Isabelle valiantly faced this blow, stating in a strong voice: “Monsieur, if you forsake me, the Church will not forsake me. And I prefer to be the most wretched person in the world than to leave the Church for men.”

“Idolatress!” cried my father, torn between anger and grief. “The Church, always the Church! And God, Madame, what make you of Him?”

“For me,” said Isabelle, “the Church and God are one and the same.”

A troubled silence followed these words, and then Geoffroy de Caumont burst out furiously, “Madame, having a husband, a brother, sons and your entire family converted to the reformed religion, you must understand that by remaining a papist you repudiate all the natural and sacred ties that bind you to your family. And that by all of these you will be henceforth seen not as a spouse, but as the whore of the Baron de Siorac!”

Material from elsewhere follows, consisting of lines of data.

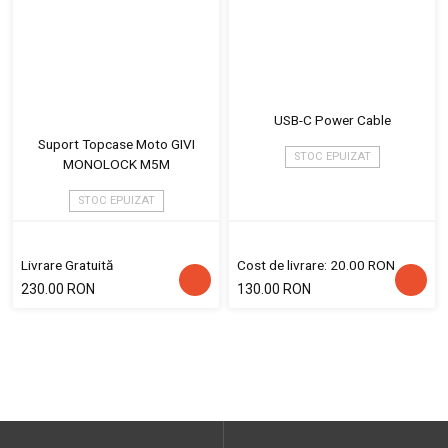
USB-C Power Cable
Suport Topcase Moto GIVI
STOC EPUIZAT
MONOLOCK M5M
STOC EPUIZAT
Livrare Gratuită
Cost de livrare: 20.00 RON
230.00 RON
130.00 RON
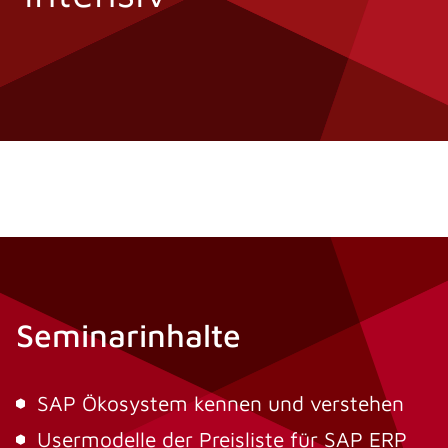
Seminarinhalte
SAP Ökosystem kennen und verstehen
Usermodelle der Preisliste für SAP ERP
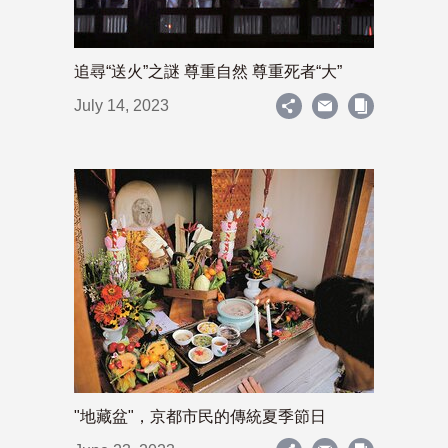
追尋“送火”之謎 尊重自然 尊重死者“大”
July 14, 2023
"地藏盆"，京都市民的傳統夏季節日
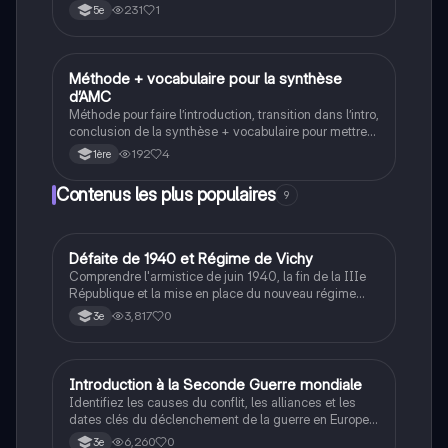
231
1
5e
Méthode + vocabulaire pour la synthèse
Anglais
d’AMC
Méthode pour faire l’introduction, transition dans l’intro,
conclusion de la synthèse + vocabulaire pour mettre
en valeur, représenter, dire, similitude, contraire,
192
4
1ère
concession, cause, conséquence, exemple, ajout,
expliquer, Opposition
Contenus les plus populaires
9
D
Défaite de 1940 et Régime de Vichy
Histoire
Comprendre l'armistice de juin 1940, la fin de la IIIe
République et la mise en place du nouveau régime
autoritaire de Philippe Pétain.
3,817
0
3e
I
Introduction à la Seconde Guerre mondiale
Histoire
Identifiez les causes du conflit, les alliances et les
dates clés du déclenchement de la guerre en Europe
et dans le Pacifique.
6,260
0
3e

“That’s as may be,” replied Isabelle, drawing herself to her full height, “but then, Monsieur, if I am a whore then you must be a whoremonger, for God knows you arranged this marriage.”

Geoffroy de Caumont paled, and my father, for whom the words “repudiate” and “whore” caused as much pain as they did for Isabelle, rose and said in a curt but courteous voice: “Madame, this interview has tired you. We shall bring it to a close. And with your permission, I shall accompany you to your apartment.”

“I shall go alone,” said Isabelle. With tears in her eyes, but unvanquished and unbowed, she turned on her heels and left the room with a majestic sweep of her full dress.

 

As Isabelle remained anchored and unshakable in the faith of her fathers, and refused any compromise, the dispute between her and my father continued over the months and years that followed. It raged, in fact, from 23rd December 1560 until 15th April 1563, shaking Mespech to its very foundations. The ferment of discord, verging at times on hatred, that this furious quarrel raised in our ordered and peaceful community, not only drove a wedge between husband and wife, but plagued the servants, upset the children and at times even—especially in the matter of whether to dismiss Franchou or not—divided the Brethren.